== Task inputs ==
[Start of Attachment]
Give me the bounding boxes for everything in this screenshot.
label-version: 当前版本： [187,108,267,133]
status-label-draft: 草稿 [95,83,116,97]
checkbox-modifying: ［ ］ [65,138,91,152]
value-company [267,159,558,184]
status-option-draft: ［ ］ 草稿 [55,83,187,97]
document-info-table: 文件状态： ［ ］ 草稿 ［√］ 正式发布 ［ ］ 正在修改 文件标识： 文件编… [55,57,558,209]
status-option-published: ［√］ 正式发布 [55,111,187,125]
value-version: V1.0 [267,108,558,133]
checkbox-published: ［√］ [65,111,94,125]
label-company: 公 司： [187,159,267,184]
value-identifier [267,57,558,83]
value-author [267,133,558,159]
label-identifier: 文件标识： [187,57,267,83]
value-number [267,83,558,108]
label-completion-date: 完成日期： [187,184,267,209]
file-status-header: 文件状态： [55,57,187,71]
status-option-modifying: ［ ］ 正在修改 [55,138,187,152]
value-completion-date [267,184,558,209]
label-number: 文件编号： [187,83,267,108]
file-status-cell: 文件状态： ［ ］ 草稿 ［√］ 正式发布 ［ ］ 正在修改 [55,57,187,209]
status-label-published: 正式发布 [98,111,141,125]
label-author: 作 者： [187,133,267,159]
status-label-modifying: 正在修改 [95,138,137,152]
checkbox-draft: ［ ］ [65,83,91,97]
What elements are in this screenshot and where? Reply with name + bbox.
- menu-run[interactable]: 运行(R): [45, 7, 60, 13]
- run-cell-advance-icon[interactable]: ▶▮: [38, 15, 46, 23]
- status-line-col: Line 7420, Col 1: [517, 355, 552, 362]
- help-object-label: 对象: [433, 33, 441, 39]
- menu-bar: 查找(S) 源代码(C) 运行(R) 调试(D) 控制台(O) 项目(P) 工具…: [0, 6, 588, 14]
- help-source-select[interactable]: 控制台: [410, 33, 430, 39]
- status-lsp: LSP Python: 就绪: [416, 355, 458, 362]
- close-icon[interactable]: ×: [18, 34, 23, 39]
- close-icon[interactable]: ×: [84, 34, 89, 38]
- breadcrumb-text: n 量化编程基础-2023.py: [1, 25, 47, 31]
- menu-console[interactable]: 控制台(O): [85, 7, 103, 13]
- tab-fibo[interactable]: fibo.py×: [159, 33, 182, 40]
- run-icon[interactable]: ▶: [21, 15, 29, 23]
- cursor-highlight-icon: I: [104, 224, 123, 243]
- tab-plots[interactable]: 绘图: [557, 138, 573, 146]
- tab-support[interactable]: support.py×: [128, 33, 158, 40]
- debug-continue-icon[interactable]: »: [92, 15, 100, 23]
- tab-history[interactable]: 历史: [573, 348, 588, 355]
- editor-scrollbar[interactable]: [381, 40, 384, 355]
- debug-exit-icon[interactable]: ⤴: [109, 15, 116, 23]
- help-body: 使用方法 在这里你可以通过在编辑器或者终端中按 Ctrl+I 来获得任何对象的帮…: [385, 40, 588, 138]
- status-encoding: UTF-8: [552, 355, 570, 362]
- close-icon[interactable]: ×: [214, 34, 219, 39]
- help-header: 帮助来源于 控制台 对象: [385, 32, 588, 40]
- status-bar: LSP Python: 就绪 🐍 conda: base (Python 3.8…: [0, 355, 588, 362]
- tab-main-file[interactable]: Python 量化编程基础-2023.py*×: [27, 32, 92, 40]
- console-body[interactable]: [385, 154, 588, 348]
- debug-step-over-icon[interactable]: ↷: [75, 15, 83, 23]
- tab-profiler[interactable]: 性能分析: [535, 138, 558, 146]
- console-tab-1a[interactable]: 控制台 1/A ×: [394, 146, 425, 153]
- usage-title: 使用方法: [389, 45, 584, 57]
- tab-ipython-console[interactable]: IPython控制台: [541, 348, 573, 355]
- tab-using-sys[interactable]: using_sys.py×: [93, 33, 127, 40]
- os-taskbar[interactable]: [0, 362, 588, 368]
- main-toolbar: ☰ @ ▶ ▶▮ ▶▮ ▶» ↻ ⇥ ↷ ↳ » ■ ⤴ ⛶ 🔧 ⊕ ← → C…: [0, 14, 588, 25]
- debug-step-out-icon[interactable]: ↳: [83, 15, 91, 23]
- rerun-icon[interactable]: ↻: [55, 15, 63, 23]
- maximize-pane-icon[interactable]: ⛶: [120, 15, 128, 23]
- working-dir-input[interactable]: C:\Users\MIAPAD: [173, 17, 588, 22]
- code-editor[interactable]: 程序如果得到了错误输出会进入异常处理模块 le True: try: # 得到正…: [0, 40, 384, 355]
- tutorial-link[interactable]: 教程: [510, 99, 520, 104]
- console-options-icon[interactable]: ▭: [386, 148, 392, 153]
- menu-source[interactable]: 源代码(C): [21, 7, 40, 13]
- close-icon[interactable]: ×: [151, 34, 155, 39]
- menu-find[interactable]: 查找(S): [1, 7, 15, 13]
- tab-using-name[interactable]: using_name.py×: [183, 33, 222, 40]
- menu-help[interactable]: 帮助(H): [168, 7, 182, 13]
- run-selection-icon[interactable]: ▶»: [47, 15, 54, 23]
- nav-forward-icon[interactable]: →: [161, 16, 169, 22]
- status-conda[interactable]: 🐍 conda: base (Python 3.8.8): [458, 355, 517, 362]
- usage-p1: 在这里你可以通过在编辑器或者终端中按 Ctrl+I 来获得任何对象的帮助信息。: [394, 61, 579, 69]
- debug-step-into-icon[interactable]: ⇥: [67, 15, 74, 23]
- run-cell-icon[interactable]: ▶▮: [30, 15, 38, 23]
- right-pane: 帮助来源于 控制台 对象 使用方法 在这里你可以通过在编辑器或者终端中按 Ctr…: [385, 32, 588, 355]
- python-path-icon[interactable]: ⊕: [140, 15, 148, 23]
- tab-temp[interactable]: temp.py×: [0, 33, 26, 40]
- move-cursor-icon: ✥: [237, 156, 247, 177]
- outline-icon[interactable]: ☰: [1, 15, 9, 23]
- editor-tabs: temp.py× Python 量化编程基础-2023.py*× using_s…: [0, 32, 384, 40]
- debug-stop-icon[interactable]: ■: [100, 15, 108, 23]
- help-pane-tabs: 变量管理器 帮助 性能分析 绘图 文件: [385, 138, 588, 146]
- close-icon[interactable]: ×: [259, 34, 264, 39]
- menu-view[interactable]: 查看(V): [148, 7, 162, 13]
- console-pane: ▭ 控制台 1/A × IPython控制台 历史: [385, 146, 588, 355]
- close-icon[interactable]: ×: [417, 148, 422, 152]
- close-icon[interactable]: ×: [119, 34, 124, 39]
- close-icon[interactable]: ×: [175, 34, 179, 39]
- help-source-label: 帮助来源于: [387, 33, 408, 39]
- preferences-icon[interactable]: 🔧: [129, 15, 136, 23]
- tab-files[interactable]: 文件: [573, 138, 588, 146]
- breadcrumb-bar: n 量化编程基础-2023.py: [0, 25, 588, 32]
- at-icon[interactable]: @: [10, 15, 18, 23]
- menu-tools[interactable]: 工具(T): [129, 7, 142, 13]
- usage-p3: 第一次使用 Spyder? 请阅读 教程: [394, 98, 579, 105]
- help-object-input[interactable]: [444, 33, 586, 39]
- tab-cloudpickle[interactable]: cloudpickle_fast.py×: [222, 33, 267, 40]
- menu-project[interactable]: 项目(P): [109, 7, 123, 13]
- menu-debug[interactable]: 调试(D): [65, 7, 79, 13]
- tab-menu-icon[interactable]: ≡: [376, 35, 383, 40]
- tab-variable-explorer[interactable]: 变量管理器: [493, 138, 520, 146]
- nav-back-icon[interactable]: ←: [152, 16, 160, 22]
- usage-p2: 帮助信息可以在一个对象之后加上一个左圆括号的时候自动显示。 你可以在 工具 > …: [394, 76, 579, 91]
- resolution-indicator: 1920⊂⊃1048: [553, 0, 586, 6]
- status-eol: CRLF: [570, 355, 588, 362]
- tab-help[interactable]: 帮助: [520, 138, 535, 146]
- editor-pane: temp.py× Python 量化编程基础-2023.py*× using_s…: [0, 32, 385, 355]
[End of Attachment]
== Work request ==
Return each line of the data where the word "tabs" appears.

== Output of the task ==
- editor-tabs: temp.py× Python 量化编程基础-2023.py*× using_s…: [0, 32, 384, 40]
- help-pane-tabs: 变量管理器 帮助 性能分析 绘图 文件: [385, 138, 588, 146]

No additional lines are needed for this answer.